=== GIVEN DATA ===

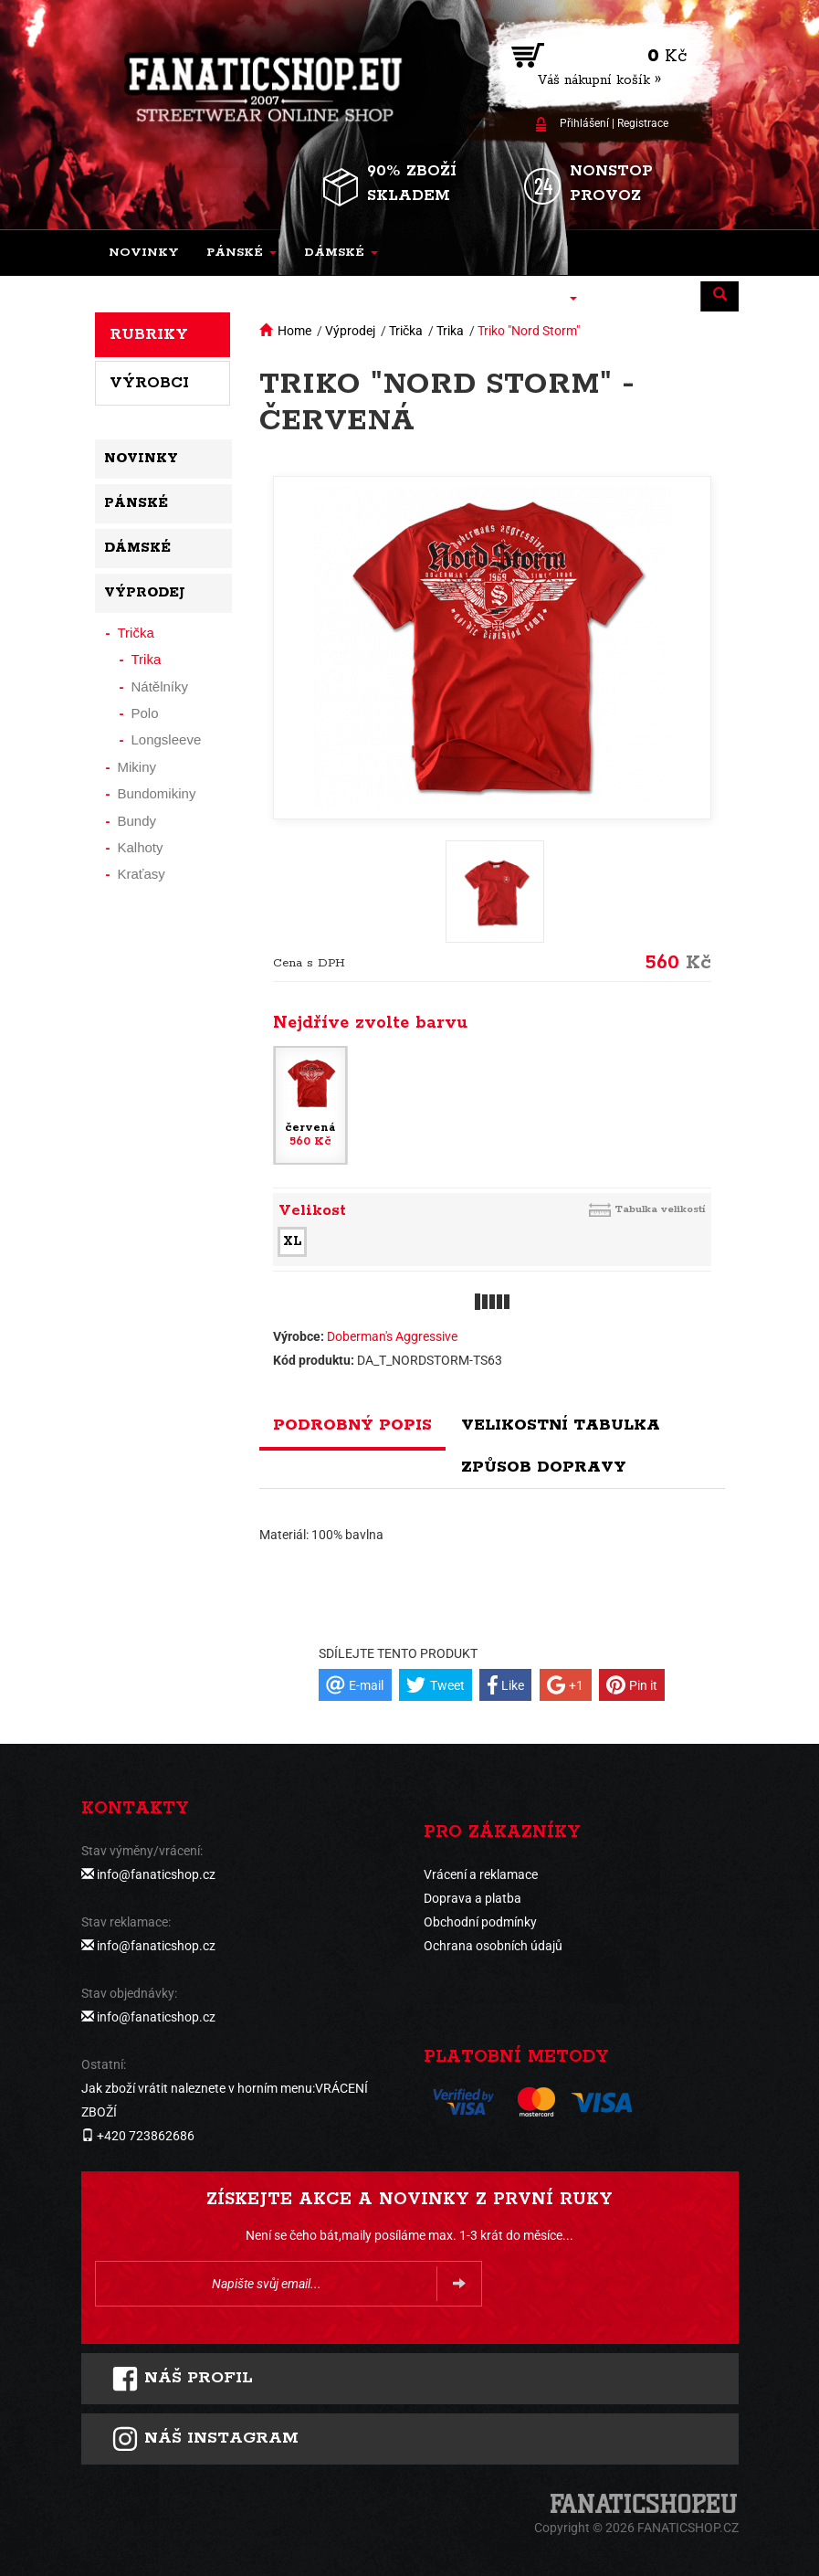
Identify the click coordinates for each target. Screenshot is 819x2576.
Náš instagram (205, 2439)
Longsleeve (166, 739)
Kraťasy (141, 874)
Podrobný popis (352, 1425)
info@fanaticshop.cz (156, 1874)
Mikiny (137, 767)
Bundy (137, 821)
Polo (145, 713)
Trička (406, 330)
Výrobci (149, 383)
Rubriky (149, 334)
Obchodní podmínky (480, 1922)
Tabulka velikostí (660, 1209)
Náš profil (182, 2378)
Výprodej (350, 330)
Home (294, 330)
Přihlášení (584, 123)
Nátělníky (160, 686)
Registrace (642, 123)
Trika (450, 330)
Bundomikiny (157, 793)
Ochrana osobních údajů (493, 1945)
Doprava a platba (472, 1898)
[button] (241, 253)
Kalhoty (140, 847)
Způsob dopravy (543, 1467)
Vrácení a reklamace (481, 1874)
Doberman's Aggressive (392, 1336)
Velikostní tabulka (560, 1425)
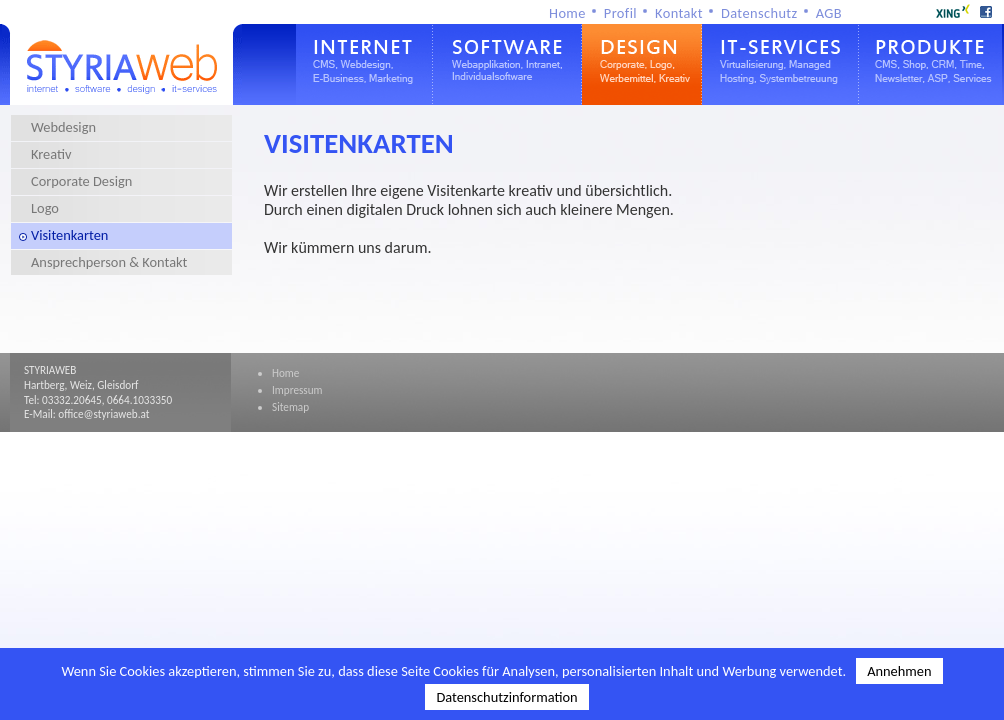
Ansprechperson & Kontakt (109, 262)
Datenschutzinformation (506, 697)
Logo (45, 208)
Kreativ (51, 154)
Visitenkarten (69, 235)
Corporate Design (81, 181)
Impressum (297, 390)
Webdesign (63, 127)
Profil (620, 13)
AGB (829, 13)
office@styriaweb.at (103, 414)
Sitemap (290, 407)
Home (567, 13)
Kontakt (679, 13)
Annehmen (899, 671)
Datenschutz (759, 13)
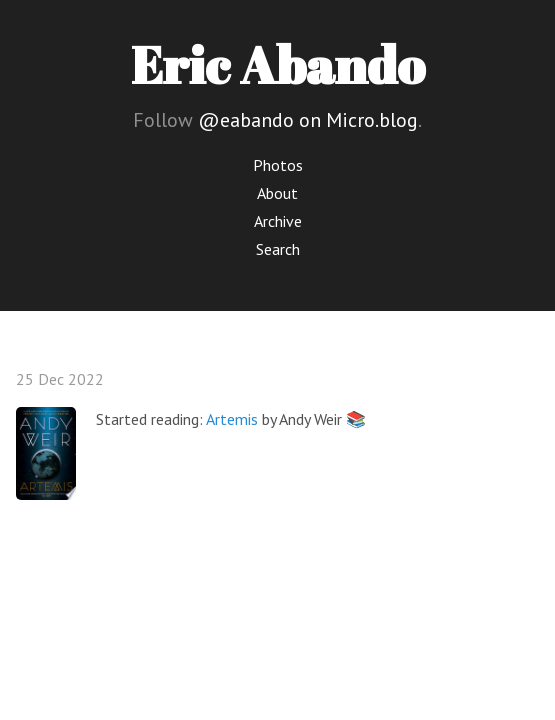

===

PROBLEM:
Every entry above needs to be duplicated precisely, and none of the pictures should appear.

RESPONSE FOR THIS EXERCISE:
Identify the click coordinates for each target. Screenshot is 819x2576.
Náš instagram (205, 2439)
Longsleeve (166, 739)
Kraťasy (141, 874)
Podrobný popis (352, 1425)
info@fanaticshop.cz (156, 1874)
Mikiny (137, 767)
Bundy (137, 821)
Polo (145, 713)
Trička (406, 330)
Výrobci (149, 383)
Rubriky (149, 334)
Obchodní podmínky (480, 1922)
Tabulka velikostí (660, 1209)
Náš profil (182, 2378)
Výprodej (350, 330)
Home (294, 330)
Přihlášení (584, 123)
Nátělníky (160, 686)
Registrace (642, 123)
Trika (450, 330)
Bundomikiny (157, 793)
Ochrana osobních údajů (493, 1945)
Doprava a platba (472, 1898)
[button] (241, 253)
Kalhoty (140, 847)
Způsob dopravy (543, 1467)
Vrácení a reklamace (481, 1874)
Doberman's Aggressive (392, 1336)
Velikostní tabulka (560, 1425)
Ansprechperson & Kontakt (109, 262)
Datenschutzinformation (506, 697)
Logo (45, 208)
Kreativ (51, 154)
Visitenkarten (69, 235)
Corporate Design (81, 181)
Impressum (297, 390)
Webdesign (63, 127)
Profil (620, 13)
AGB (829, 13)
office@styriaweb.at (103, 414)
Sitemap (290, 407)
Home (567, 13)
Kontakt (679, 13)
Annehmen (899, 671)
Datenschutz (759, 13)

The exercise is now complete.